In its recent decision in Travelers Prop. Cas. Co. of Am. v. USA Container Co., 2017 U.S. App. LEXIS 6602 (3rd Cir. Apr. 18, 2017), the United States Court of Appeals for the Third Circuit, applying New Jersey law, had occasion to consider the scope of coverage afforded under a general liability policy for property damage resulting from faulty workmanship.

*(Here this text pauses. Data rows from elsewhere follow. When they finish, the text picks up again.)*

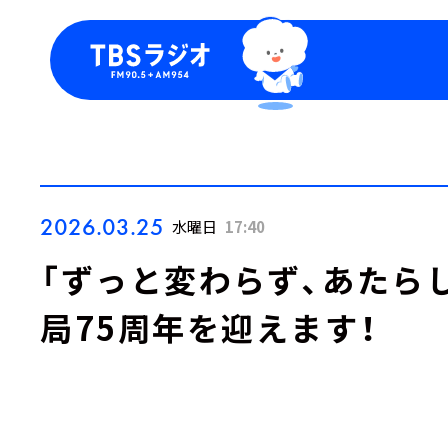
今日の番組表
トピッ
週間番組表
TBS
Podca
お知ら
2026.03.25
水曜日
17:40
「ずっと変わらず、あたらし
局75周年を迎えます！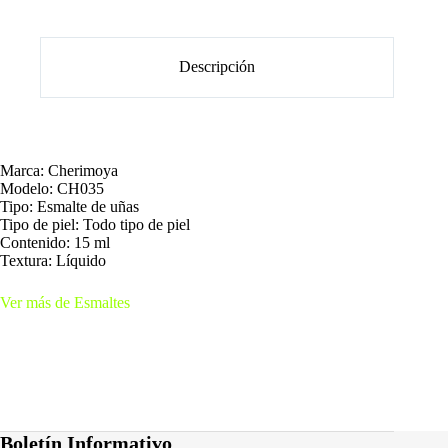
Descripción
Marca: Cherimoya
Modelo: CH035
Tipo: Esmalte de uñas
Tipo de piel: Todo tipo de piel
Contenido: 15 ml
Textura: Líquido
Ver más de Esmaltes
Boletín Informativo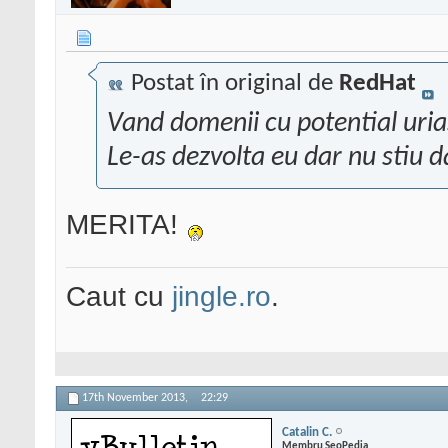
Postat în original de
RedHat
Vand domenii cu potential uria
Le-as dezvolta eu dar nu stiu 
MERITA!
Caut cu
jingle.ro
.
17th November 2013,
22:29
Catalin C.
Membru SeoPedia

Travelers’ insured, USA Container, was hired by Meelunie B.V./Amsterdam, a corn syrup distributor, to arrange for the transfer of corn syrup from rail cars to drums, so that the product could be shipped overseas.  USA Container subcontracted out a portion of the work requiring heating of the syrup so that it could be transferred from the rail cars.  The subcontractor accidentally overheated the product, thereby damaging it.  As a result, Meelunie’s overseas customers rejected the product.  Meelunie eventually sold the product at a reduced rate and then asserted a claim against USA Container for lost revenue. Travelers, denied coverage for the claim on the basis that it did not fall within the policy’s insuring agreement and on the additional grounds that various business risk exclusions applied.

Travelers argued that the damage to the corn syrup was not the result of an “occurrence,” citing to the seminal New Jersey Supreme Court decision Weedo v. Stone-E-Brick, Inc., 81 N.J. 233, 405 A.2d 788 (N.J. 1979), in which the Court held that an insured’s defective work does not qualify as an occurrence under a general liability policy.  The Third Circuit observed, however, that the New Jersey Supreme Court’s more recent decision in Cypress Point Condominium Ass’n v. Adria Towers, L.L.C., 143 A.3d 273 (N.J. 2016) limited the scope of Weedo and ultimately concluded that faulty workmanship causing damage to otherwise non-defective work can constitute an occurrence under a general liability policy.  The Third Circuit, therefore, rejected Travelers argument that the damage to the corn syrup caused by USA Container’s subcontractor was not an occurrence.

Travelers further argued that its policy’s business risk exclusions applied to bar coverage; in particular, exclusion j(6) applicable to “that part of any property that must be restored, repaired or replaced because ‘your work’ was incorrectly performed on it” and exclusion n, applicable to product recalls.  With respect to exclusion j(6), the Third Circuit concluded that the syrup was not “restored, repaired, or replaced,” but instead sold at a discount, causing loss to Meelunie.  The court further found that the product recall exclusion had no application since Meelunie was able to sell it, albeit at a discounted price.  As such, the court held that neither of the exclusions applied and that Travelers was responsible for insuring any damages ultimately paid by USA Container to Meelunie.